If the medication is discontinued to minimize drug exposure to the breastfed infant, it is recommended to resume breastfeeding 3 days after the last dose of naldemedine.
Treatment Monitoring for Naldemedine (Symproic)
Monitoring of Gastrointestinal Symptoms
Patients must be closely monitored for the occurrence of severe, persistent, or worsening abdominal pain, as this may be a precursor to gastrointestinal perforation.
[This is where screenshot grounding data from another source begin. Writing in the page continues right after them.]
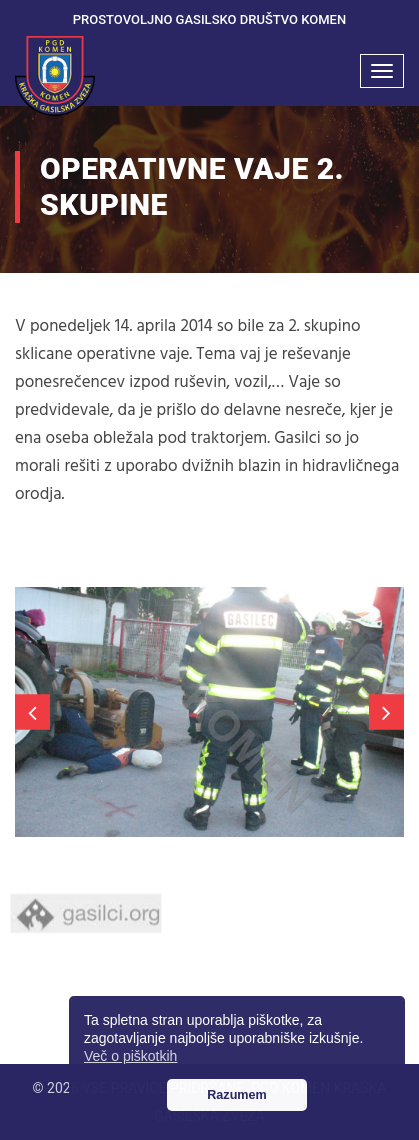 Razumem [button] (237, 1095)
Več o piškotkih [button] (130, 1056) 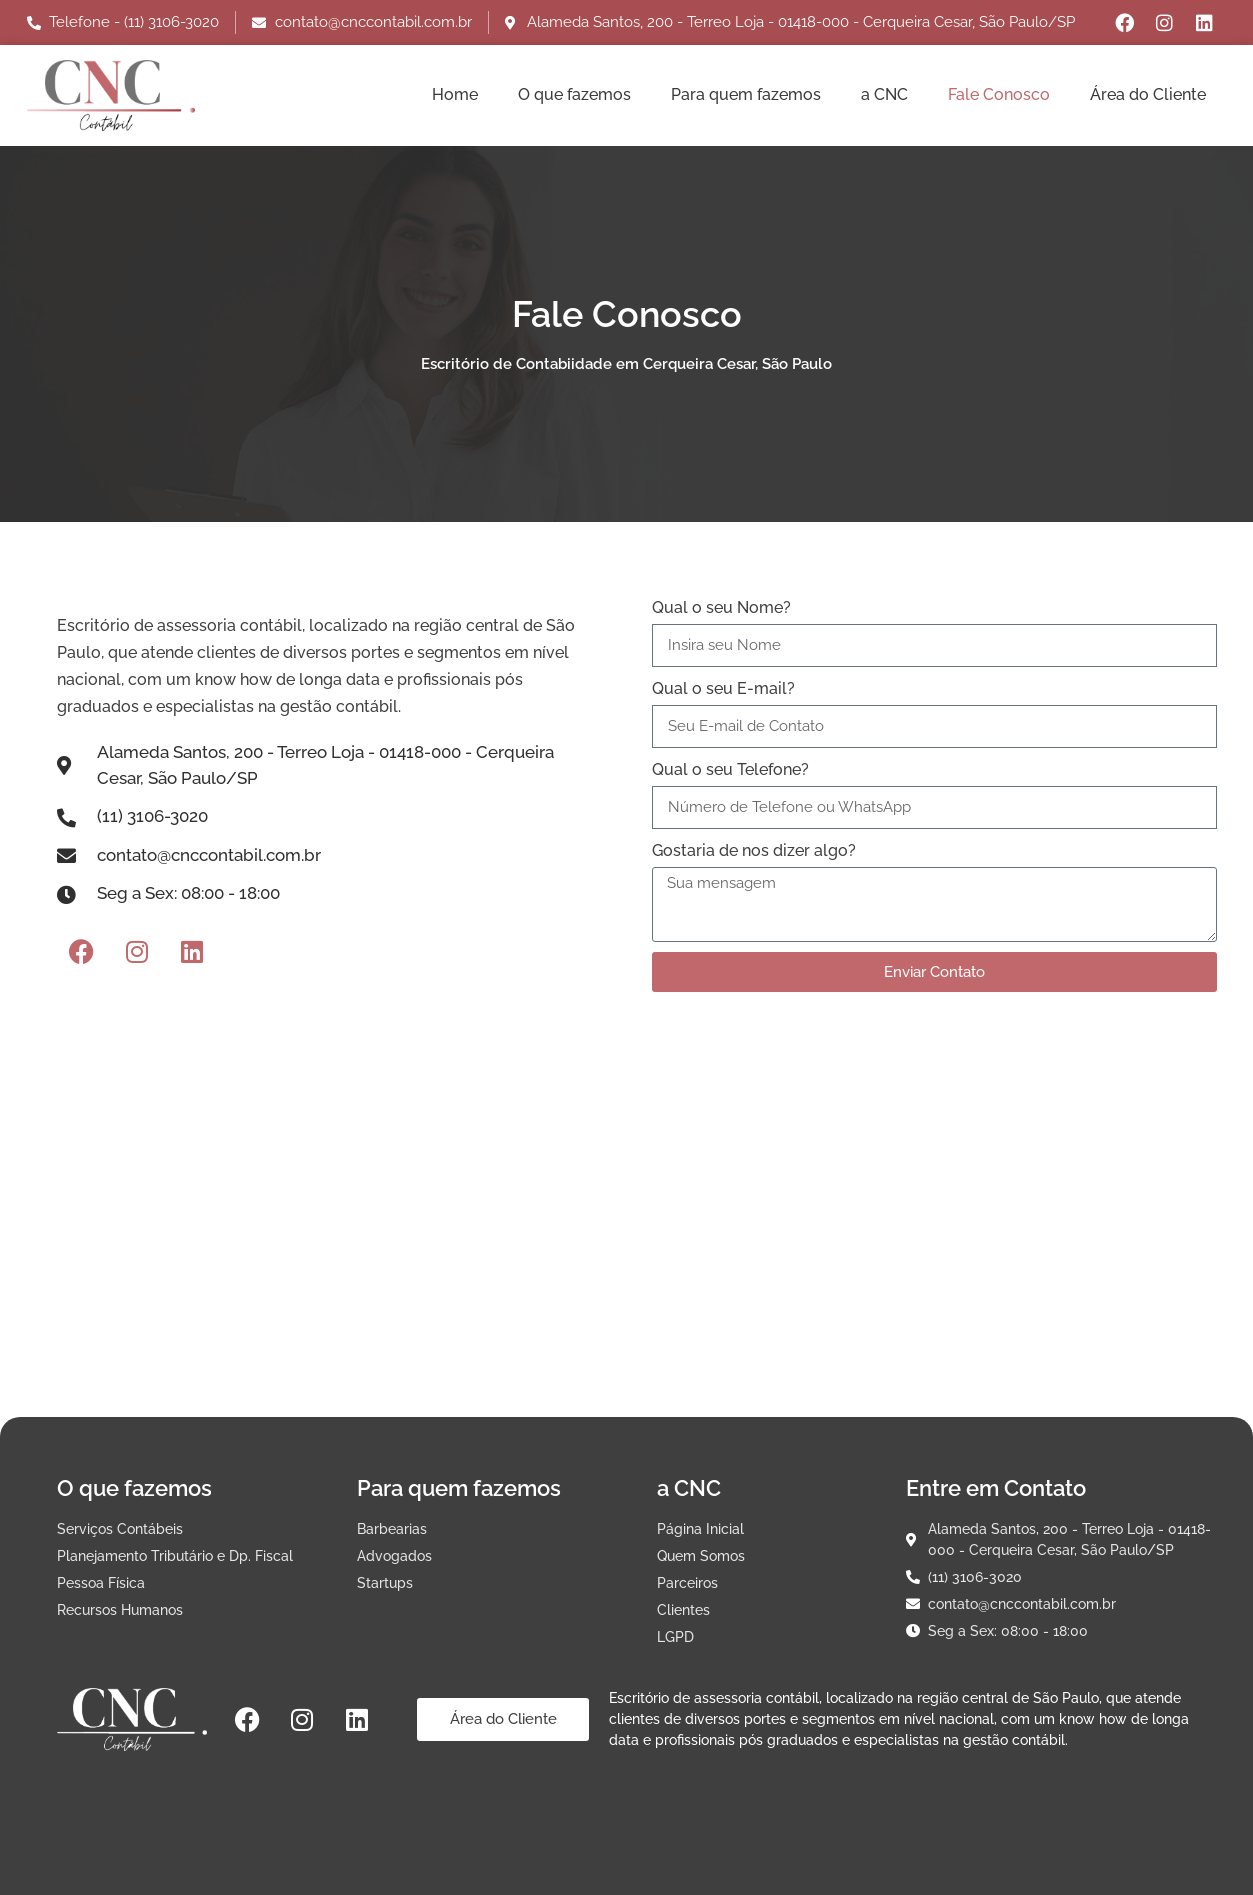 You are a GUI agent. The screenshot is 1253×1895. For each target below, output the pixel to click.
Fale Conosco (999, 94)
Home (455, 94)
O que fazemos (574, 94)
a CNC (884, 94)
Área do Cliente (1148, 94)
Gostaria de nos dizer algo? (754, 850)
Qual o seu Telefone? (730, 769)
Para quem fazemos (746, 94)
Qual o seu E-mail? (723, 688)
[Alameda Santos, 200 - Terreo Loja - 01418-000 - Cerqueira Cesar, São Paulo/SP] (626, 1242)
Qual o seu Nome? (721, 607) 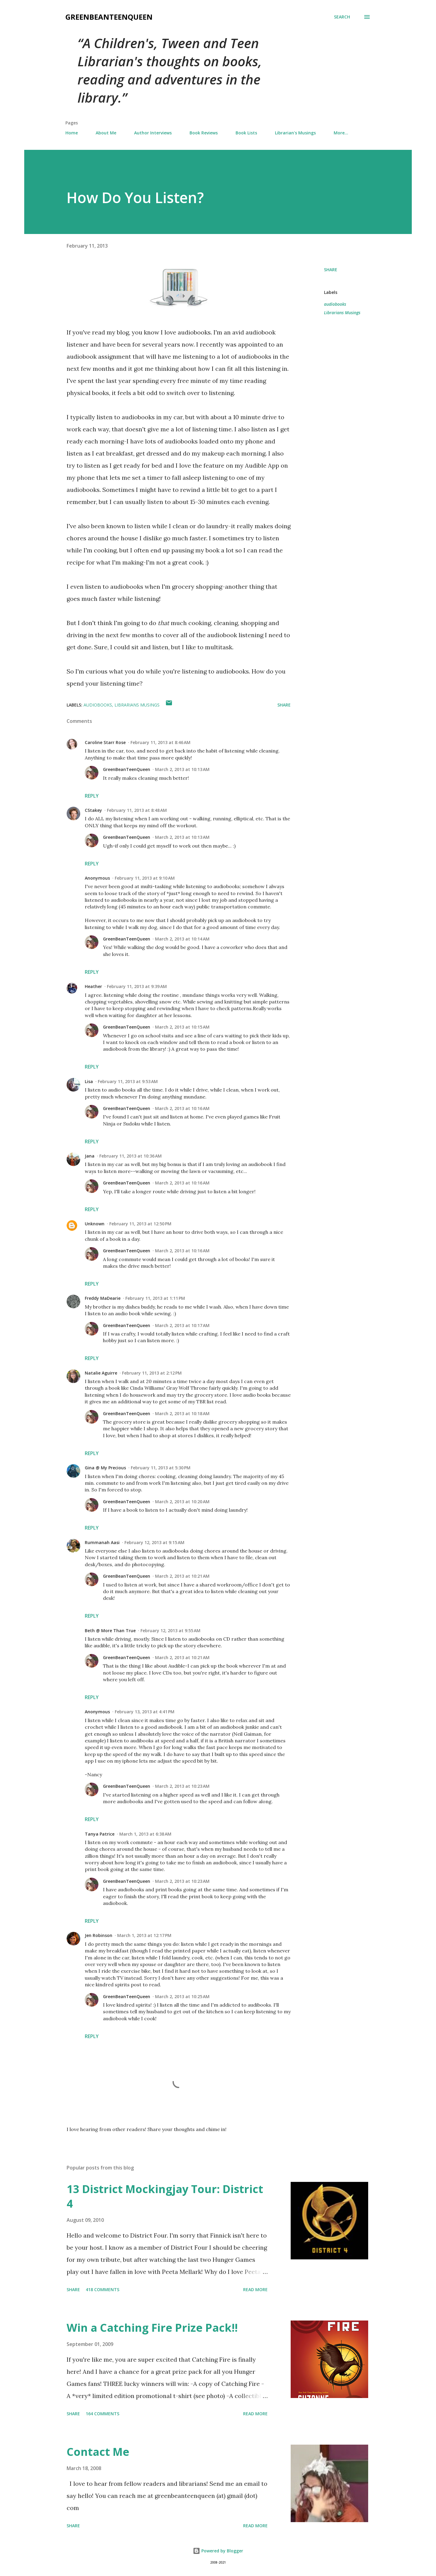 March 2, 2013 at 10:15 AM (182, 1027)
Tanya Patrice (99, 1834)
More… (341, 133)
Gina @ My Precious (105, 1468)
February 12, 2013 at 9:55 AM (170, 1630)
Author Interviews (153, 133)
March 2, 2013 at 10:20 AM (182, 1501)
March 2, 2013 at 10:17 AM (182, 1325)
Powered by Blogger (218, 2551)
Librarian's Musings (295, 133)
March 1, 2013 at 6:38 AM (145, 1834)
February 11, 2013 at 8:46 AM (160, 742)
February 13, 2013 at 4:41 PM (144, 1712)
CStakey (93, 810)
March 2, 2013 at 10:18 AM (182, 1413)
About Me (106, 133)
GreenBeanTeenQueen (109, 17)
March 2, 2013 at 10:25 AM (182, 1996)
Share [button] (330, 269)
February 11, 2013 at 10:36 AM (130, 1156)
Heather (93, 986)
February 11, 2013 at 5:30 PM (160, 1468)
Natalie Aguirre (101, 1373)
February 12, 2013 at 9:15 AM (154, 1542)
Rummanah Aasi (102, 1542)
Once such symptoms occur, the medication should be stopped immediately and emergency medical assistance sought.
Monitoring of Opioid Withdrawal Symptoms
Autonomic nervous system symptoms: Excessive sweating, chills, hot flashes/flushing, fever, feeling cold, elevated body temperature.
Gastrointestinal symptoms: Abdominal pain, diarrhea, nausea, vomiting.
Other symptoms: Sneezing, increased tearing, anxiety, restlessness, yawning, runny nose, etc.
Patients with impaired blood-brain barrier (e.g., due to central nervous system injury, inflammation, or other disease states) may face a higher risk of opioid withdrawal or reduced analgesic effect. When using naldemedine in such patients, the overall risk-benefit profile needs to be carefully evaluated.
Enhanced Monitoring for Special Populations
For pregnant women, in addition to routine monitoring, attention should also be paid to potential fetal withdrawal symptoms.
For patients with hepatic impairment, even those with mild to moderate impairment, more frequent liver function tests and assessment of adverse reactions are recommended.